If Democrats Take Power, Expect Renewed Interest in Big Retirement Policy Revamps
If Democrats take the House, the incoming chairman of the powerful House Ways and Means Committee would be Rep. Richard Neal, D-Mass., who is one of the leading thinkers in Congress on retirement policy and who has proposed some big ideas recently.
At a minimum, we would expect that ideas with broad, bipartisan appeal such as allowing small employers to band together to offer retirement plans (multiple-employer plans) and making it easier for employers to offer lifetime income options in their 401(k) plans by making their obligations as a fiduciary clearer in selecting insurers would be much more likely to pass. These proposals have gotten traction in the Senate in previous years but have lacked a House partner (although some of these ideas are in the Family Savings Act of 2018, so they might pass in this year's lame duck.)
But looking beyond these smaller tuneups to the retirement system, Neal has sponsored bills that would make much bigger changes to our retirement system to increase the number of Americans with access to a retirement plan and make those plans better at serving people during the decumulation phase. For example, he has sponsored legislation that would require many businesses to automatically enroll workers in IRAs if they are not offered a traditional retirement plan. He's made sweeping proposals to allow for portable annuities and to remove barriers to offering these annuities created by required minimum distribution rules. More recently, Neal has gone even further, introducing legislation that would require employers to establish automatic 401(k) plans complete with tax benefits to employers to help them maintain the plans. While these sweeping changes may have a hard time finding enough support to become law, if Democrats take control the ideas indicate a serious interest from the likely chair of the most powerful committee in the House in rethinking our retirement system.
Morningstar supports expanding access to retirement plans to more people, and we think behavioral research has demonstrated how useful automatic enrollment is at helping people overcome inertia. However, by building our retirement system on top of the tax code, we have set up a delicate balancing act, so new proposals need to be carefully designed to avoid cannibalizing existing plans by making them less relatively to other plans with new tax benefits. We are not concerned about automatic IRAs in that regard, but automatic 401(k)s with high tax contribution limits and no required contributions could easily dissuade employers from providing a match.
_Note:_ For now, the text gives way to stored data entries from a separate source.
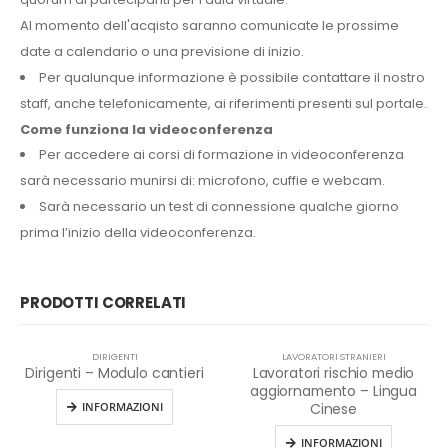
Al momento dell'acqisto saranno comunicate le prossime
date a calendario o una previsione di inizio.
Per qualunque informazione è possibile contattare il nostro
staff, anche telefonicamente, ai riferimenti presenti sul portale.
Come funziona la videoconferenza
Per accedere ai corsi di formazione in videoconferenza
sarà necessario munirsi di: microfono, cuffie e webcam.
Sarà necessario un test di connessione qualche giorno
prima l’inizio della videoconferenza.
PRODOTTI CORRELATI
DIRIGENTI
LAVORATORI STRANIERI
Dirigenti – Modulo cantieri
Lavoratori rischio medio
aggiornamento – Lingua
INFORMAZIONI
Cinese
INFORMAZIONI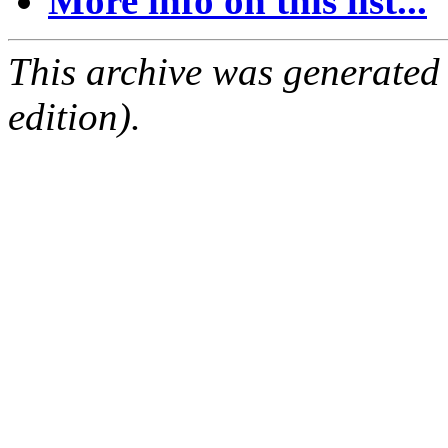
More info on this list...
This archive was generated
edition).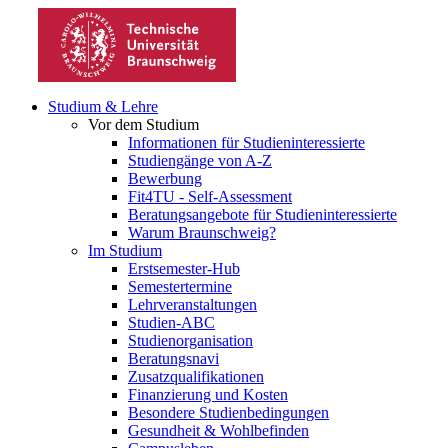
Studium & Lehre
Vor dem Studium
Informationen für Studieninteressierte
Studiengänge von A-Z
Bewerbung
Fit4TU - Self-Assessment
Beratungsangebote für Studieninteressierte
Warum Braunschweig?
Im Studium
Erstsemester-Hub
Semestertermine
Lehrveranstaltungen
Studien-ABC
Studienorganisation
Beratungsnavi
Zusatzqualifikationen
Finanzierung und Kosten
Besondere Studienbedingungen
Gesundheit & Wohlbefinden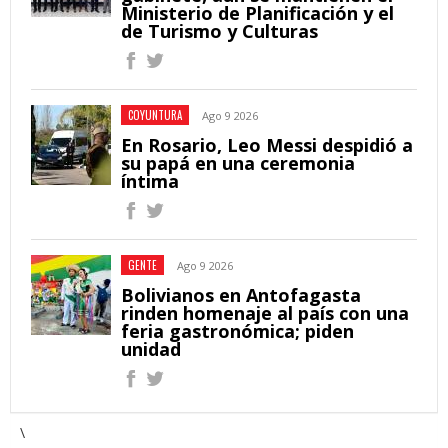
Ministerio de Planificación y el
de Turismo y Culturas
COYUNTURA
Ago 9 2026
En Rosario, Leo Messi despidió a
su papá en una ceremonia
íntima
GENTE
Ago 9 2026
Bolivianos en Antofagasta
rinden homenaje al país con una
feria gastronómica; piden
unidad
\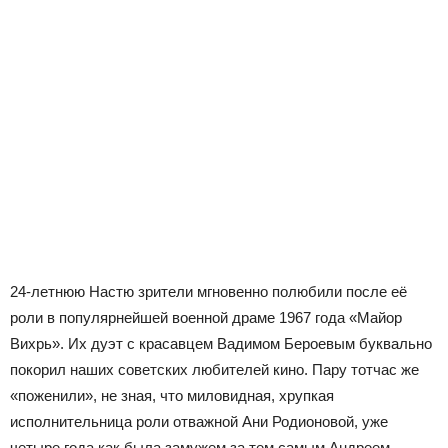
24-летнюю Настю зрители мгновенно полюбили после её
роли в популярнейшей военной драме 1967 года «Майор
Вихрь». Их дуэт с красавцем Вадимом Бероевым буквально
покорил наших советских любителей кино. Пару тотчас же
«поженили», не зная, что миловидная, хрупкая
исполнительница роли отважной Ани Родионовой, уже
четыре года как была замужем за тем самым Андреем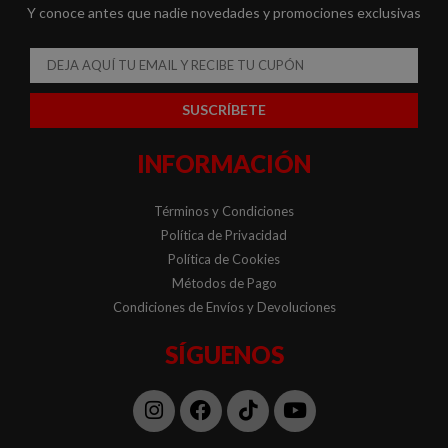
Y conoce antes que nadie novedades y promociones exclusivas
Email
SUSCRÍBETE
INFORMACIÓN
Términos y Condiciones
Política de Privacidad
Política de Cookies
Métodos de Pago
Condiciones de Envíos y Devoluciones
SÍGUENOS
Instagram
Facebook
Tiktok
Youtube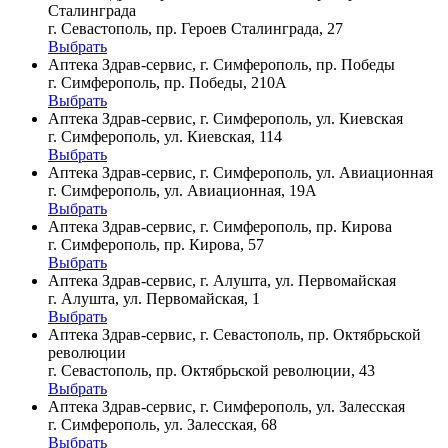
Сталинграда
г. Севастополь, пр. Героев Сталинграда, 27
Выбрать
Аптека Здрав-сервис, г. Симферополь, пр. Победы
г. Симферополь, пр. Победы, 210A
Выбрать
Аптека Здрав-сервис, г. Симферополь, ул. Киевская
г. Симферополь, ул. Киевская, 114
Выбрать
Аптека Здрав-сервис, г. Симферополь, ул. Авиационная
г. Симферополь, ул. Авиационная, 19А
Выбрать
Аптека Здрав-сервис, г. Симферополь, пр. Кирова
г. Симферополь, пр. Кирова, 57
Выбрать
Аптека Здрав-сервис, г. Алушта, ул. Первомайская
г. Алушта, ул. Первомайская, 1
Выбрать
Аптека Здрав-сервис, г. Севастополь, пр. Октябрьской
революции
г. Севастополь, пр. Октябрьской революции, 43
Выбрать
Аптека Здрав-сервис, г. Симферополь, ул. Залесская
г. Симферополь, ул. Залесская, 68
Выбрать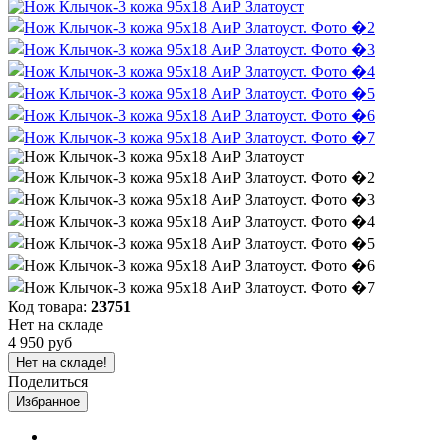
Код товара:
23751
Нет на складе
4 950 руб
Нет на складе!
Поделиться
Избранное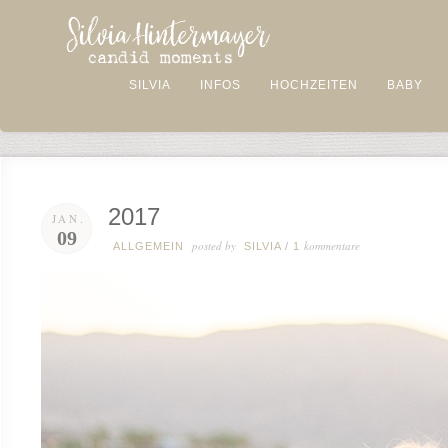
SILVIA
INFOS
HOCHZEITEN
BABY
2017
JAN.
09
posted by
kommentare
ALLGEMEIN
SILVIA
/
1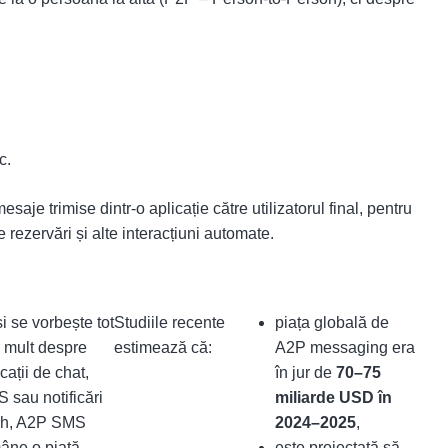
c.
aje trimise dintr-o aplicație către utilizatorul final, pentru
e rezervări și alte interacțiuni automate.
i se vorbește tot
Studiile recente
piața globală de
 mult despre
estimează că:
A2P messaging era
cații de chat,
în jur de
70–75
 sau notificări
miliarde USD în
h, A2P SMS
2024–2025
,
âne o piață
este proiectată să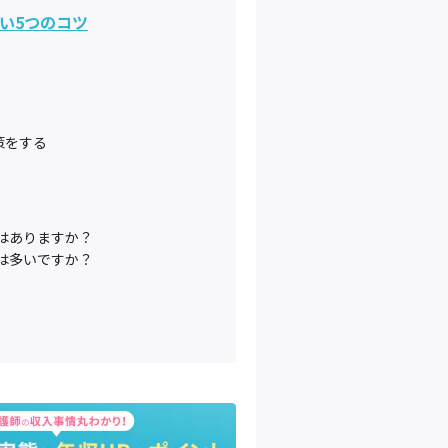
い5つのコツ
策をする
はありますか？
は多いですか？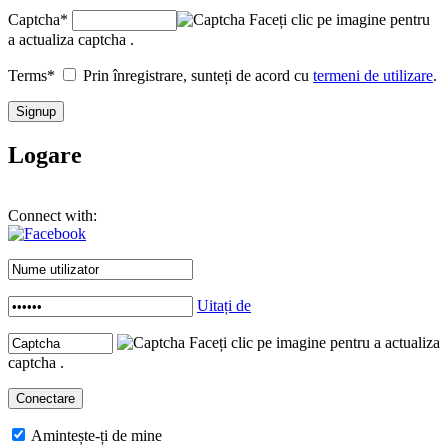
Captcha
*
Faceți clic pe imagine pentru
a actualiza captcha .
Terms
*
Prin înregistrare, sunteți de acord cu
termeni de utilizare
.
Logare
Connect with:
Uitați de
Faceți clic pe imagine pentru a actualiza
captcha .
Amintește-ți de mine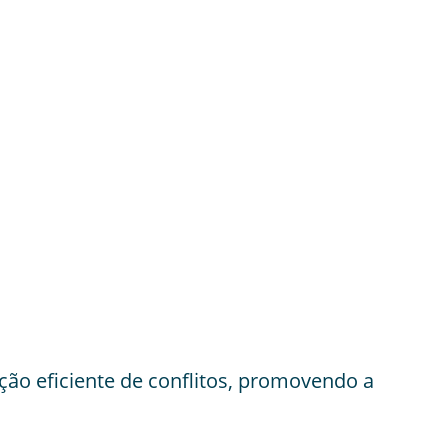
ção eficiente de conflitos, promovendo a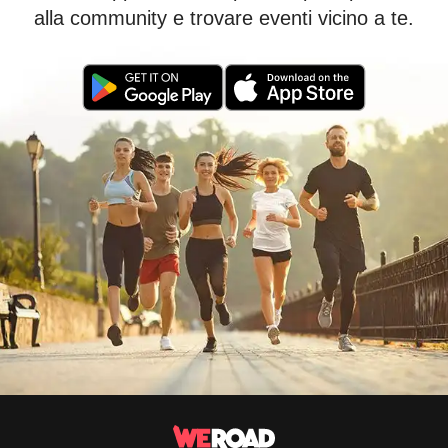
alla community e trovare eventi vicino a te.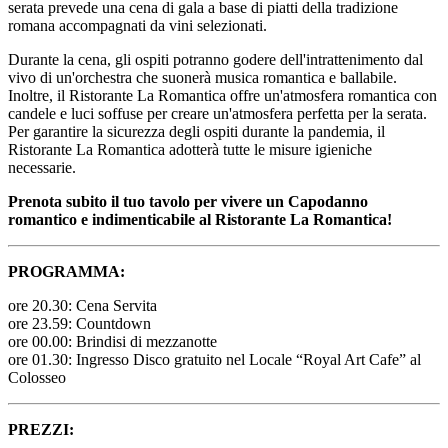
serata prevede una cena di gala a base di piatti della tradizione
romana accompagnati da vini selezionati.
Durante la cena, gli ospiti potranno godere dell'intrattenimento dal
vivo di un'orchestra che suonerà musica romantica e ballabile.
Inoltre, il Ristorante La Romantica offre un'atmosfera romantica con
candele e luci soffuse per creare un'atmosfera perfetta per la serata.
Per garantire la sicurezza degli ospiti durante la pandemia, il
Ristorante La Romantica adotterà tutte le misure igieniche
necessarie.
Prenota subito il tuo tavolo per vivere un Capodanno
romantico e indimenticabile al Ristorante La Romantica!
PROGRAMMA:
ore 20.30: Cena Servita
ore 23.59: Countdown
ore 00.00: Brindisi di mezzanotte
ore 01.30: Ingresso Disco gratuito nel Locale “Royal Art Cafe” al
Colosseo
PREZZI: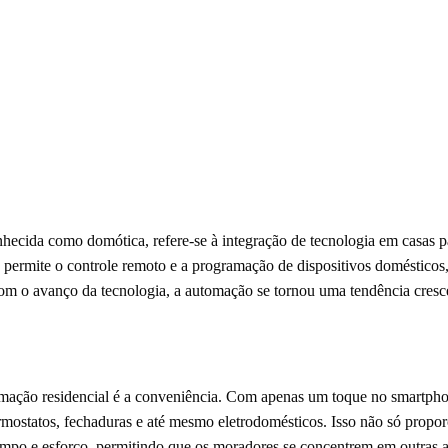
ecida como domótica, refere-se à integração de tecnologia em casas pa
 permite o controle remoto e a programação de dispositivos domésticos
 Com o avanço da tecnologia, a automação se tornou uma tendência cres
omação residencial é a conveniência. Com apenas um toque no smartph
ermostatos, fechaduras e até mesmo eletrodomésticos. Isso não só propo
po e esforço, permitindo que os moradores se concentrem em outras a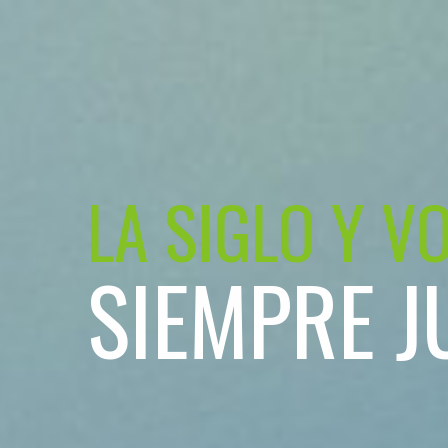
LA SIGLO Y V
SIEMPRE J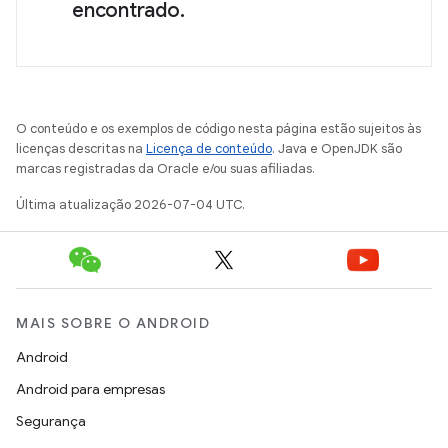
encontrado.
O conteúdo e os exemplos de código nesta página estão sujeitos às
licenças descritas na
Licença de conteúdo
. Java e OpenJDK são
marcas registradas da Oracle e/ou suas afiliadas.
Última atualização 2026-07-04 UTC.
MAIS SOBRE O ANDROID
Android
Android para empresas
Segurança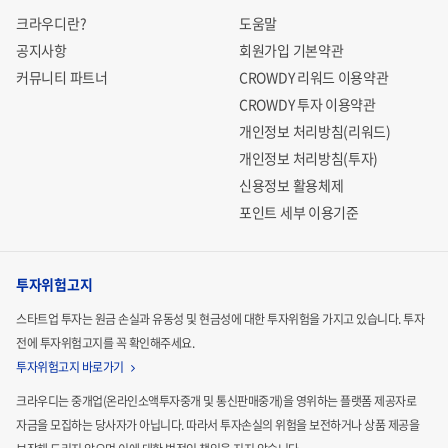
크라우디란?
도움말
공지사항
회원가입 기본약관
커뮤니티 파트너
CROWDY 리워드 이용약관
CROWDY 투자 이용약관
개인정보 처리방침(리워드)
개인정보 처리방침(투자)
신용정보 활용체제
포인트 세부 이용기준
투자위험고지
스타트업 투자는 원금 손실과 유동성 및 현금성에 대한 투자위험을 가지고 있습니다.
투자
전에 투자위험고지를 꼭 확인해주세요.
투자위험고지 바로가기
크라우디는 중개업(온라인소액투자중개 및 통신판매중개)을 영위하는 플랫폼 제공자로
자금을 모집하는
당사자가 아닙니다. 따라서 투자손실의 위험을 보전하거나 상품 제공을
Instead of layering programs, we would also like to see reforms simplify the existing system by consolidating or eliminating certain savings programs. There are already SIMPLE IRAs and SEPs aimed at getting more employers to offer retirement plans who do not want to sponsor a 401(k), and survey data suggests employers are overwhelmed and confused by the options. Reducing the complexity in the system along with soft mandates that encourage a minimum of saving, along with a few options for enhancing retirement plans should be part of any reforms that add programs to the retirement system.